TASK INPUT:
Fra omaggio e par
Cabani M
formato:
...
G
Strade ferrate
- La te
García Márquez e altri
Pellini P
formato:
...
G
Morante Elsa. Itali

INSTRUCTIONS FOR THE TASK:
Please repeat the data in full so that nothing differs from the original.

ANSWER FOR THE TASK:
Fra omaggio e par
Cabani M
formato:
...
G
Strade ferrate
- La te
García Márquez e altri
Pellini P
formato:
...
G
Morante Elsa. Itali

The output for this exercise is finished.